Tetapi, tampaknya Presiden Jokowi ‘dikurung dan terbimbing’ dalam tradisi partai sebagai petugas partai dari PDIP. Ia terkesan belum sempurna memperlihatkan sikap Independen dan negarawan. Ia dengan lantang akan melakukan cawe-cawe dalam skema politik di Indonesia ke depan. Tampaknya, Jokowi Kagak rela membiarkan proses dan dinamika politik di Tanah Air mengalir sebagaimana spirit panggilan konstitusi negara. Jokowi berpihak.

Arjen Boin dan Paul Hart (2020) menyebutkan, kepemimpinan dalam situasi masyarakat krisis mungkin disebabkan oleh krisis kepemimpinan politik atau Malah krisis politik mempertegas dilema pemenuhan ekspektasi publik dengan realitas krisis kepemimpinan politik. Rosenthal, Boin, dan Comfort (2001), menyebutkan pengalaman krisis sejatinya sebagai episode ancaman sosial dan ketidakpastian politik.

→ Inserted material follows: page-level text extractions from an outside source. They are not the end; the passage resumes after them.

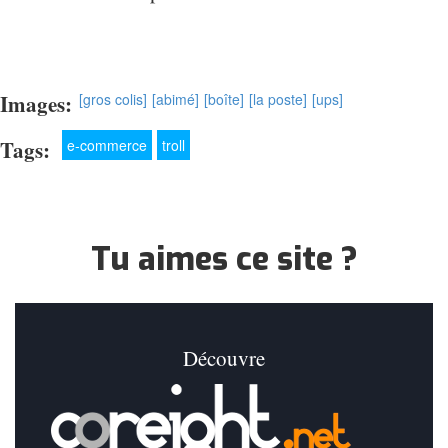
Images:
[gros colis]
[abimé]
[boîte]
[la poste]
[ups]
Tags:
e-commerce
troll
Tu aimes ce site ?
Découvre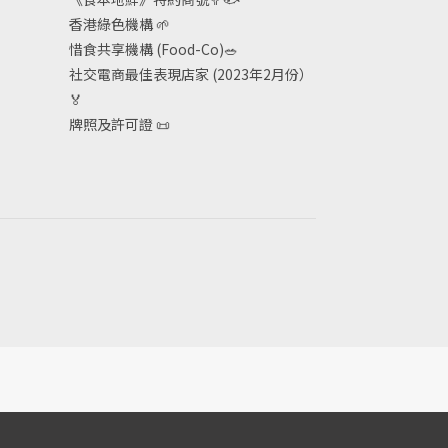
香港綠色機構
🌱
惜食共享機構 (Food-Co)
🥗
社交電商最佳表現店家 (2023年2月份）
🏅
牌照及許可證
📜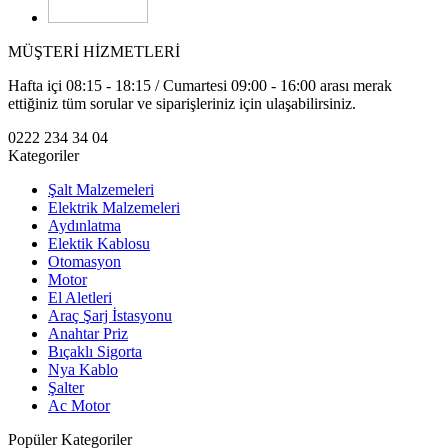
MÜŞTERİ HİZMETLERİ
Hafta içi 08:15 - 18:15 / Cumartesi 09:00 - 16:00 arası merak
ettiğiniz tüm sorular ve siparişleriniz için ulaşabilirsiniz.
0222 234 34 04
Kategoriler
Şalt Malzemeleri
Elektrik Malzemeleri
Aydınlatma
Elektik Kablosu
Otomasyon
Motor
El Aletleri
Araç Şarj İstasyonu
Anahtar Priz
Bıçaklı Sigorta
Nya Kablo
Şalter
Ac Motor
Popüler Kategoriler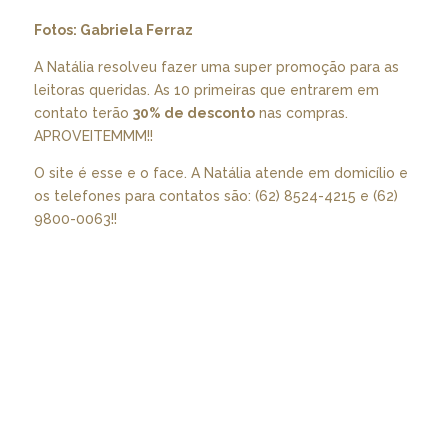
Fotos: Gabriela Ferraz
A Natália resolveu fazer uma super promoção para as
leitoras queridas. As 10 primeiras que entrarem em
contato terão
30% de desconto
nas compras.
APROVEITEMMM!!
O site é
esse
e o
face
. A Natália atende em domicílio e
os telefones para contatos são: (62) 8524-4215 e (62)
9800-0063!!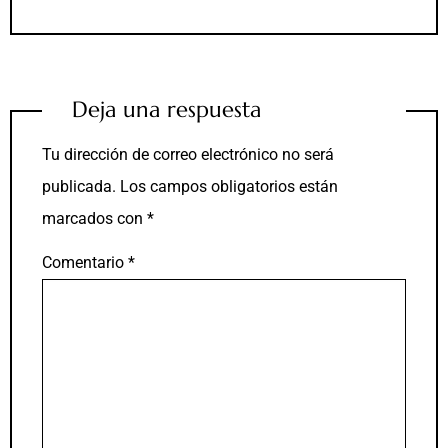
Deja una respuesta
Tu dirección de correo electrónico no será
publicada.
Los campos obligatorios están
marcados con
*
Comentario
*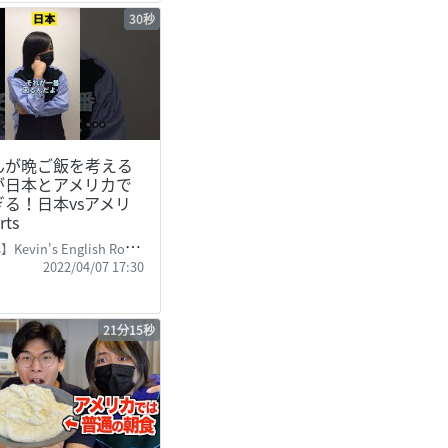
30秒
んが晩ご飯を考える
が日本とアメリカで
る！日本vsアメリ
rts
Kevin's English Room
2022/04/07 17:30
21分15秒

Meski krisis politik ini dianggap sebagai kecenderungan natural, tetapi serentak dengan itu krisis sosial politik Sebaiknya mengundang hadirnya pemimpin yang memberi Cita-cita dan ketenangan. Pemimpin harus melakukan sesuatu yang menenangkan Sekalian pihak. Karena itu, krisis politik Kagak Tengah ditularkan melalui saluran tindakan dan sikap pemimpin yang unbalance. Sikap pemimpin itu Malah fungsional Demi mengatasi krisis politik demi mengurangi tensi politik, sekaligus menormalisasikan Rekanan antarpara politisi yang berkompetisi.